For almost 30 years, the Anti-Defamation League (ADL) and the Consumer Technology Industry have come together in NYC for an evening to honor distinguished industry leaders and to support the mission of the ADL. I am so proud and honored to have received the 17th annual Patricia Rienzi Award on Nov 7th, 2015. This award was created to posthumously commemorate long time ADL supporter, Patricia Rienzi, Vice President of Sales, Sanyo Fisher Company, one of the first women to hold an executive position within the industry.
The other honorees included: Torch of Liberty Award, Dan & Michael Schwab; American Heritage Award, Patrick Lavelle; S.David Feir Humanitarian Award, Congressman Darrell Issa.
The Anti-Defamation League was founded in 1913 “to stop the defamation of the Jewish people and to secure justice and fair treatment for all. Today, the ADL fights anti-Semitism and all forms of bigotry, defending democratic ideals and protects civil rights for all. A leader in the development of materials. programs and services, ADL builds bridges of communication, understanding and respect among diverse groups, carrying out its mission through a network of Regional and Satellite Offices in the United States and abroad.”

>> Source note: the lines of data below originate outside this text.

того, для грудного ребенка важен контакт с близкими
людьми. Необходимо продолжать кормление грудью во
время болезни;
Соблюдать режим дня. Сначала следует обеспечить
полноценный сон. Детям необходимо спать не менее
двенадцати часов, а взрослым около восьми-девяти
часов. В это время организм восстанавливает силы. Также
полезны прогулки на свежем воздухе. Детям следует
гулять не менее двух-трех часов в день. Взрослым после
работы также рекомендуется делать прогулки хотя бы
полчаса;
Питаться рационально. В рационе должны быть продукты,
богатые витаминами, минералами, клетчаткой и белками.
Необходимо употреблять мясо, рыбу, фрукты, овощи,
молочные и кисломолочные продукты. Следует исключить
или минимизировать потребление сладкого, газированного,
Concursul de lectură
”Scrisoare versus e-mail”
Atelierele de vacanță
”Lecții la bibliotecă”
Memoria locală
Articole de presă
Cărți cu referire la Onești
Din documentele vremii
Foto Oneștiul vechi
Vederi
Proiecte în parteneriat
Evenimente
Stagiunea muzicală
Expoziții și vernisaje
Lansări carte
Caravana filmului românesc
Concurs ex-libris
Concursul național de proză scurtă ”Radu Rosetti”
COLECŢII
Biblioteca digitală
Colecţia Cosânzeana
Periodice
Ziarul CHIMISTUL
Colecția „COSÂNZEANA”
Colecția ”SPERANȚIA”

Over 400 industry executives gathered together from all over the USA at the Grand Hyatt in NYC. I was so happy to be able to choose my presenter, Dale Caldwell, friend and adviser, who prepared a heartfelt tribute of my passion for telling the world that local independent business are the foundation of a healthy community. He congratulated ADL for making a bold statement by honoring a local community business leader. Dale promised in the months to come that we would hear more about the importance of small business growth, especially through the MiddleClassMovement.com, that I inspired him to start.

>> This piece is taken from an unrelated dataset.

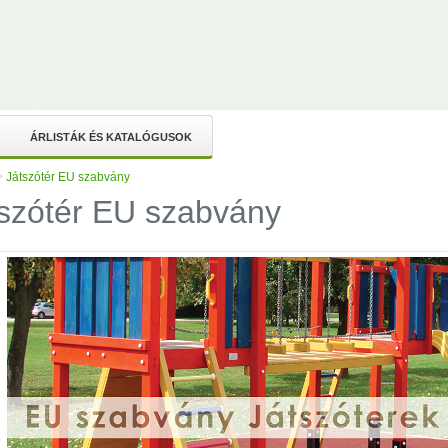
ÁRLISTÁK ÉS KATALÓGUSOK
>
Játszótér EU szabvány
szótér EU szabvány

So many people came up to me after my acceptance of the award saying how much they loved the speech, I thought I would share it:
“Thank you Dale. Thank you so much ADL and congratulations to all the honorees tonight. I am so touched and honored to be given the Patricia Rienzi Award. Patricia Rienzi and my grandmother, Beatrice Greenberg, the founder and namesake of Mrs. G, were Pioneering Women Business Leaders who created a legacy they would both be proud of. One of my most cherished mementos is this heart charm that my grandmother gave to young girls and which read: never underestimate the power of a women.
We sometimes forget that it was small business owners like my Grandparents who created the jobs that made America successful. My grandmother was at the store greeting customers well into her 90’s and was able to leave this world knowing that her family business survived and continues to thrive with her granddaughter as CEO.

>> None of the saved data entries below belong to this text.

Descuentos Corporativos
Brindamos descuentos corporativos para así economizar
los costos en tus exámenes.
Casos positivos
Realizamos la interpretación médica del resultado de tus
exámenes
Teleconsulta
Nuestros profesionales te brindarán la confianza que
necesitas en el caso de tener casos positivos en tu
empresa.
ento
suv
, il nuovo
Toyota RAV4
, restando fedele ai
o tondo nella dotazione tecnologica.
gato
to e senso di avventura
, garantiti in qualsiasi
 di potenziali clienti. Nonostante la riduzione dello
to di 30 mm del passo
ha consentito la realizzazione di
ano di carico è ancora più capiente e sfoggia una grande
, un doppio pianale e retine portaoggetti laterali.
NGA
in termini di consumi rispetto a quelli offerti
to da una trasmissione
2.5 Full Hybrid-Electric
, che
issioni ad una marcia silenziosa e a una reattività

So how do I do it? I am sure you heard these statistics before: Only 30% of family businesses survive the second generation and only 10% survive the 3rd generation. How does a single store community-based retailer stay in business for 81 years? Not an easy task! We survived the Walmart effect, the recession, and continue to thrive during the disruption of brick and mortar retail by internet sales. Having an outstanding staff of 25, Cooperative Membership in both ADC and Nationwide Marketing Group, and reinvesting in our business over the years, Mrs. G’s competes successfully with national, regional chains and internet giants.
But it is the core values my grandmother created 81 years ago in 1935 that is the foundation of our success and what brought me here tonight. My grandmother treated everyone who walked into Mrs. G equally with kindness, compassion and respect no matter what their background. She loved to engage in conversation with her customers about their families, about their jobs and what’s going on around town. She loved to give advice and she was proud to share her matchmaking success stories.
From mentoring a part time employee to follow his dream to become a dentist and married one of the first African American female judge in Mercer County NJ, to making sure Monsignor Opdenaker & Sister Rose receive truckloads of appliances to help families in need and always say yes to Rabbi Goldenberg, she was all about helping people and giving back to her community.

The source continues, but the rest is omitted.